In the age of the Internet, every consumer has the power of a professional critic at his or her fingertips. Raving about a great new product, or detailing a nightmarish customer service experience, is as easy as pressing “send” on an e-mail or posting to Twitter or Facebook.
With so many conversations going on in so many different places, it’s a significant challenge for companies to harness all the talk and figure out how it is affecting their brand. As a new survey indicates, many marketers admit they haven’t cracked the code yet.
According to the 8th annual survey of marketers by integrated marketing services provider Alterian, less than one-third of respondents said they had a strong understanding of the social media conversations happening around their brand. Perhaps more significantly, 31% indicated having little to no understanding.
The potential consequences of this were not lost on marketers — nearly 80% said they are concerned that a lack of engagement with consumers, or gaps in understanding of how online conversations are impacting the brand, could be putting their companies at risk.
Debate about what is the right social networking formula for individual firms has been going on at least as long as Facebook, Twitter and other sites began to be widely used. Back in 2007, Knowledge at Wharton published a story on generating value from online input. At the time, Wharton marketing professor Christophe Van den Bulte said that interacting directly with customers through blogs and other venues had two key payoffs for companies: “One, it is a market research tool; you can tap into your customers and find out what their concerns and objectives are.
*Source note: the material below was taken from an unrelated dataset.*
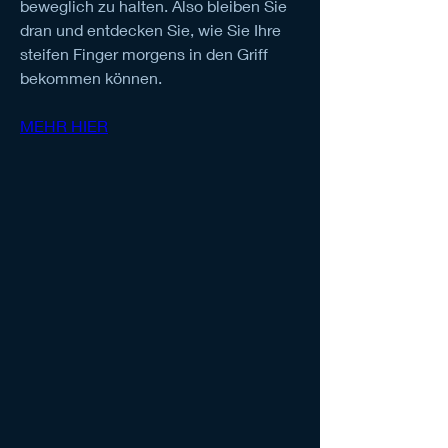
beweglich zu halten. Also bleiben Sie 
dran und entdecken Sie, wie Sie Ihre 
steifen Finger morgens in den Griff 
bekommen können.
MEHR HIER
Two, you can profile your company as one that is working with customers, not just one that is only trying to influence their purchasing decisions.”
More recently, at a Wharton Retail Conference panel on e-commerce, speakers from the retail and marketing industry noted that consumers now expect a personalized experience when they visit a firm’s online store or Facebook page — they want to see product reviews from other customers, get accurate recommendations for future purchases and interact with friends who might be frequenting the same stores. “If [an online promotion] has no value, no creativity, it doesn’t show that you thought about the audience,” said Dave Larkins, vice president of NetPlus Marketing and a co-creator of The Colony online boutique. “A lot of this starts with the audience and understanding and exploring, enlightening and engaging them in a completely different and new way.”
Larkins suggested that companies can use new analytical tools to gauge the response they are getting online. But analytics were a roadblock for many respondents of the Alterian survey. Six percent said they had no analytical experience when it relates to digital media, while 29% said they had only basic skills and 28% struggled to tie the numbers back to a marketing campaign strategy.
Panelists at the Retail Conference stressed that companies need to have technology in place to measure the impact of online branding programs. As the survey shows, however, getting it right is easier said than done.